Quizás porque en algún lugar el corazón anticipó lo que vendría después, a lo largo de la vida busqué la risa de las mujeres como antídoto para la soledad, el miedo y la sinrazón. Tuve la suerte de encontrarla muchas veces. Arropadora, salvadora.

Cuando no la hallaba afuera, bastaba cerrar los ojos y aspirar con toda el alma para volver a los días luminosos; para desaparecer por momentos esos amaneceres terribles inundados de noticias en los diarios, de disparos inaudibles, de fingimientos amnésicos.

Igual esa franja oscura va ensanchándose por dentro de los ojos, comiéndose cada recuerdo. Haraposa defiendo mi dorada tarde, aunque por fuera de los ojos, de todas formas, se caiga a pedazos. Que el olvido se lleve todo, menos eso. Siquiera ese recuerdo para detener como un dique los horrores que vivimos luego todas, nosotras y ellas y otras. Las que amasaban la vida tienen ahora como pago el otro lado de la moneda.

¿De dónde salió? ¿Desde dónde acechaba, agazapada? Quizás ya campeaba desde hace mucho y no la vimos, ni la olimos llegar. No sabemos si la hiena saltó primero transformada en marido, padre o padrastro y luego transmutó en cualquiera; o llegó con los uniformados y los encapuchados contagió a todos los demás.
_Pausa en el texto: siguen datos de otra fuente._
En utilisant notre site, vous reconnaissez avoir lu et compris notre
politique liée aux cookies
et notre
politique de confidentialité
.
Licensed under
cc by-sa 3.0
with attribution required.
Porque el horror de los cuerpos sin manos o sin cabeza, sin senos, sin apenas nada para identificar ahí a una mujer; la devastación cotidiana de los nombres sin cuerpo; de los cuerpos sin nombre, inundó nuestros días y nuestras pesadillas y nuestros insomnios.

Cuando nos dimos cuenta habitábamos en un mundo que nos odiaba.

Casas cerradas, selladas a las seis de la tarde. Susurros apresurados. Calles sin nuestros pasos. Temor a todas horas.

Las niñas van y vienen de la escuela sólo con compañía, las jóvenes se protegen absurdamente con sombrillas, con un palo, con un hombre a su lado. El rostro sellado de risas y los ojos abiertos a la paranoia. Desde hace no sé cuánto vivimos en el inenarrable lugar de las mujeres con miedo.

Terminó de caer la tarde y el gris invade el patio. Los árboles son un montón de troncos lúgubres. Por un momento ni un sonido, ni un soplo. Cierro los ojos. Ahí están. Como siempre, riendo y sacando del horno el pan. Sin saber que mañana les faltará una hija, un ojo, un motivo para vivir. Entre carcajadas sale el ajonjolí tostado que invade la tarde dorada de un olor que por suerte, durará toda la vida.